Fair Trade is a global movement that shares a vision of business and trade that put people and planet before profit. It fights poverty, climate change, gender inequality and injustice.
The Fair Trade Movement is guided by these 10 principles.
Fair Trade aims to reduce poverty through trade. Fair Trade enterprises support marginalized small producers. They work with these small producers with the aim to move them from income insecurity and poverty to economic self-sufficiency and ownership.
Transparency and accountability ensures Fair Trade enterprises are accountable to stakeholders. They find appropriate, participatory ways to involve employees, members and producers in decision-making processes. Communication is open at all levels of the supply chain.
This means trading with concern for the social, economic and environmental well-
being of marginalised small producers, not maximising profit at their expense. Fair Trade enterprises maintain long term relationships based on solidarity, trust and mutual respect that contribute to the promotion and growth of Fair Trade. It maintains effective communication with its trading partners and works cooperatively with the other Fair Trade organizations in country to avoid unfair competition. Fair Trade recognises, promotes and protects the cultural identity and traditional skills of small producers as reflected in their craft designs, food products and other related services.
A fair price is one that has been mutually agreed by all through dialogue and participation, which provides fair pay to the producers and can also be sustained by the market. Where Fair Trade pricing structures exist, these are used as a minimum. Fair pay means provision of socially acceptable remuneration (in the local context) considered by producers themselves to be fair and which takes into account the principle of equal pay for equal work by women and men. Fair Trade marketing and importing organizations support capacity building as required to producers, to enable them to set a fair price.
Fair trade organisations adhere to the UN Convention on the Rights of the Child, and national and local laws on the employment of children. The organisation ensures that there is no forced labor in its workforce, members or homeworkers. Organizations who buy Fair Trade products from producer groups either directly or through intermediaries ensure that no forced labor is used in production.
Fair Trade organisations do not discriminate in hiring, remuneration, access to training, promotion, termination or retirement based on race, caste, national origin, religion, disability, gender, sexual orientation, union membership, political affiliation, HIV/Aids
status or age.

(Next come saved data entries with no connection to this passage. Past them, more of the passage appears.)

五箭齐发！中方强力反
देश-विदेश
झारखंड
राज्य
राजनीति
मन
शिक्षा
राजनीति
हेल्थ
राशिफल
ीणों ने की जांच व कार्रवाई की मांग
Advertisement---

They have a clear policy and plan to promote gender equality that ensures that women as well as men have the ability to gain access to the resources that they need to be productive and also the ability to influence the wider policy, regulatory, and institutional environment that shapes their livelihoods and lives.

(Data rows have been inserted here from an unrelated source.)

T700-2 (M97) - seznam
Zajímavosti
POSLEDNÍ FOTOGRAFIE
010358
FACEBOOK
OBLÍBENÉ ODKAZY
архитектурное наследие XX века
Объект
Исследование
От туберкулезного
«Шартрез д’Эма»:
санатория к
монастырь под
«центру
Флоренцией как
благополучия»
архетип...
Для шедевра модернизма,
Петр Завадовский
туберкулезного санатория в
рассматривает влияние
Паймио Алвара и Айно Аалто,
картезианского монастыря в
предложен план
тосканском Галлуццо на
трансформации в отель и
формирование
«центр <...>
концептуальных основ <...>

Fair Trade organisations provide a safe and healthy working environments for employees and members. It complies, at a minimum, with national and local laws and ILO conventions on health and safety. Working hours and conditions for employees and / or members (and any homeworkers) comply with conditions established by national and local laws and ILO conventions. Fair Trade Organisations are aware of the health and safety conditions in the producer groups they buy from. They seek, on an ongoing basis, to raise awareness of health and safety issues and improve health and safety practices in producer groups.
Fair Trade organisations develop the skills and capabilities of employees or members. Organizations working directly with small producers develop specific activities to help these producers improve their management skills, production capabilities and access to markets.
Part of being a Fair Trade organisation is raises awareness of the Fair Trade movement. Fair Trade organisations advocate for the objectives and activities of Fair Trade and provide their
customers with information about their business, the products they market, and the producer organisations or members that make or harvest the products.
Organisations which produce Fair Trade products maximise the use of raw materials from sustainably managed sources in their ranges, buying locally when possible. They use production technologies that seek to reduce energy consumption and where possible use renewable energy technologies that minimize greenhouse gas emissions. They seek to minimise the impact of their waste stream on the environment. Fair Trade agricultural commodity producers minimize their environmental impacts, by using organic or low pesticide use production methods wherever possible. Buyers and importers of Fair Trade products give priority to buying products made from raw materials that originate from sustainably managed sources, and have the least overall impact on the environment. All organizations use recycled or easily biodegradable materials for packing to the extent possible, and goods are dispatched by sea wherever possible.